ACTION ITEM:
Check every line of the data for the word "mgmt", and copy those that have it.

[Page segmentation data]
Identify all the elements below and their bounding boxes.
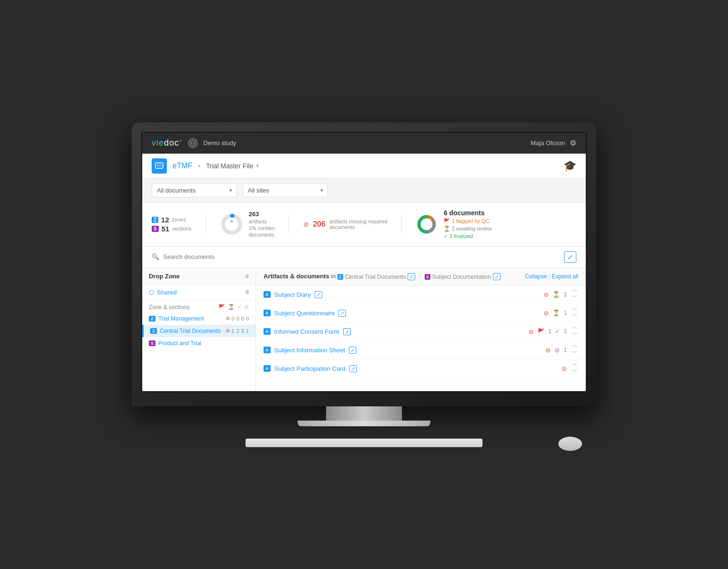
circle-icon-q: ⊘ xyxy=(544,310,549,317)
check-count-consent: 3 xyxy=(564,328,567,335)
artifact-left-consent: A Informed Consent Form ⤢ xyxy=(264,328,528,335)
header-in: in xyxy=(331,273,337,280)
doc-review: ⏳ 2 awaiting review xyxy=(444,226,491,232)
artifact-row-participation[interactable]: A Subject Participation Card ⤢ ⊘ xyxy=(256,359,586,378)
path-label-1: Central Trial Documents xyxy=(345,274,406,280)
sidebar-header: Drop Zone # xyxy=(142,268,255,285)
search-input[interactable] xyxy=(163,253,564,260)
sidebar-item-central-trial-docs[interactable]: Z Central Trial Documents ⊘ 1 2 3 1 xyxy=(142,325,255,337)
mouse xyxy=(558,437,582,451)
top-navigation: viedoc® Demo study Maja Olsson ⚙ xyxy=(142,133,586,154)
svg-rect-3 xyxy=(155,163,163,168)
artifact-right-part: ⊘ xyxy=(562,365,567,372)
missing-label2: documents xyxy=(329,224,387,230)
sidebar: Drop Zone # ⬡ Shared 8 Zone & sections xyxy=(142,268,256,391)
artifacts-contain2: documents xyxy=(249,232,274,238)
missing-label: artifacts missing required xyxy=(329,219,387,224)
sidebar-title: Drop Zone xyxy=(149,273,180,280)
zone-stats-central: ⊘ 1 2 3 1 xyxy=(226,328,249,334)
ban-icon-mgmt: ⊘ xyxy=(226,315,230,321)
sections-num: 51 xyxy=(162,225,170,233)
divider-1 xyxy=(206,215,206,234)
hourglass-icon: ⏳ xyxy=(228,304,235,310)
ext-link-icon-1[interactable]: ⤢ xyxy=(408,273,415,280)
drag-handle-info[interactable] xyxy=(571,345,578,355)
zone-badge-s: S xyxy=(152,226,159,232)
artifact-name-diary: Subject Diary xyxy=(274,291,311,298)
artifacts-label: Artifacts & documents in Z Central Trial… xyxy=(264,273,500,281)
drag-handle-consent[interactable] xyxy=(571,327,578,336)
shared-label: ⬡ Shared xyxy=(149,289,177,296)
artifact-link-q[interactable]: ⤢ xyxy=(338,310,346,317)
artifact-badge-q: A xyxy=(264,310,271,316)
zone-sections-label: Zone & sections xyxy=(149,304,190,311)
hourglass-icon-q: ⏳ xyxy=(553,310,560,316)
zone-sections-header: Zone & sections 🚩 ⏳ ✓ ⊘ xyxy=(142,300,255,312)
hat-icon: 🎓 xyxy=(564,160,576,172)
shared-count: 8 xyxy=(246,289,249,295)
circle-icon-consent: ⊘ xyxy=(528,328,534,335)
top-nav-right: Maja Olsson ⚙ xyxy=(531,138,576,147)
breadcrumb-trial-master-file[interactable]: Trial Master File ▼ xyxy=(206,162,260,170)
breadcrumb-label: Trial Master File xyxy=(206,162,254,170)
artifacts-perc: 1% contain xyxy=(249,225,274,231)
collapse-button[interactable]: Collapse xyxy=(525,273,547,280)
zones-num: 12 xyxy=(161,216,169,224)
zone-stats-trial-mgmt: ⊘ 0 0 0 0 xyxy=(226,315,249,321)
check-icon: ✓ xyxy=(237,304,242,310)
monitor-stand-top xyxy=(326,406,402,421)
artifact-link-diary[interactable]: ⤢ xyxy=(315,291,322,298)
svg-point-5 xyxy=(223,216,240,233)
flag-count-consent: 1 xyxy=(548,328,552,335)
viedoc-logo: viedoc® xyxy=(152,138,182,148)
zones-stat-block: Z 12 zones S 51 sections xyxy=(152,216,191,233)
artifact-row-questionnaire[interactable]: A Subject Questionnaire ⤢ ⊘ ⏳ 1 xyxy=(256,304,586,322)
zone-name-product: Product and Trial xyxy=(158,340,201,347)
ban-count-info: 1 xyxy=(564,347,567,353)
artifacts-num: 263 xyxy=(249,211,274,218)
artifact-left-info: A Subject Information Sheet ⤢ xyxy=(264,347,546,354)
globe-icon[interactable] xyxy=(188,138,198,148)
keyboard xyxy=(246,439,482,447)
expand-icon[interactable]: ⤢ xyxy=(564,251,576,263)
circle-icon-part: ⊘ xyxy=(562,365,567,372)
ban-icon-central: ⊘ xyxy=(226,328,230,334)
ext-link-icon-2[interactable]: ⤢ xyxy=(493,273,500,280)
divider-2 xyxy=(289,215,289,234)
ban-icon-info: ⊘ xyxy=(555,347,560,354)
circle-icon-info: ⊘ xyxy=(546,347,551,354)
artifact-row-consent[interactable]: A Informed Consent Form ⤢ ⊘ 🚩 1 ✓ 3 xyxy=(256,322,586,341)
artifact-link-consent[interactable]: ⤢ xyxy=(343,328,351,335)
artifact-row-subject-diary[interactable]: A Subject Diary ⤢ ⊘ ⏳ 1 xyxy=(256,285,586,304)
sidebar-item-trial-management[interactable]: Z Trial Management ⊘ 0 0 0 0 xyxy=(142,312,255,325)
missing-block: ⊘ 206 artifacts missing required documen… xyxy=(303,219,387,230)
artifact-link-info[interactable]: ⤢ xyxy=(349,347,356,354)
divider-3 xyxy=(401,215,402,234)
sidebar-item-product-trial[interactable]: S Product and Trial xyxy=(142,337,255,349)
docs-donut-chart xyxy=(416,214,437,235)
sites-filter-wrapper: All sites ▼ xyxy=(243,184,328,197)
documents-filter[interactable]: All documents xyxy=(152,184,237,197)
filters-row: All documents ▼ All sites ▼ xyxy=(142,179,586,202)
zone-item-left-product: S Product and Trial xyxy=(149,340,201,347)
artifact-left: A Subject Diary ⤢ xyxy=(264,291,544,298)
drag-handle-part[interactable] xyxy=(571,364,578,373)
artifacts-donut-chart: A xyxy=(220,213,243,236)
search-input-wrapper: 🔍 xyxy=(152,253,564,260)
artifact-link-part[interactable]: ⤢ xyxy=(349,365,357,372)
gear-icon[interactable]: ⚙ xyxy=(570,138,576,147)
expand-button[interactable]: Expand xyxy=(552,273,571,280)
expand-all-label[interactable]: all xyxy=(573,273,578,280)
sites-filter[interactable]: All sites xyxy=(243,184,328,197)
breadcrumb-separator: • xyxy=(198,162,200,170)
zones-label: zones xyxy=(172,217,186,222)
drag-handle-diary[interactable] xyxy=(571,290,578,299)
user-name: Maja Olsson xyxy=(531,139,565,147)
drag-handle-q[interactable] xyxy=(571,308,578,318)
artifact-name-part: Subject Participation Card xyxy=(274,365,346,372)
path-badge-s: S xyxy=(425,274,430,280)
ban-icon: ⊘ xyxy=(245,304,249,310)
sidebar-shared[interactable]: ⬡ Shared 8 xyxy=(142,285,255,300)
artifact-row-info-sheet[interactable]: A Subject Information Sheet ⤢ ⊘ ⊘ 1 xyxy=(256,341,586,359)
docs-info: 6 documents 🚩 1 flagged by QC ⏳ 2 awaiti… xyxy=(444,209,491,239)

WRITTEN ANSWER:
ban-icon-mgmt: ⊘ xyxy=(226,315,230,321)
zone-stats-trial-mgmt: ⊘ 0 0 0 0 xyxy=(226,315,249,321)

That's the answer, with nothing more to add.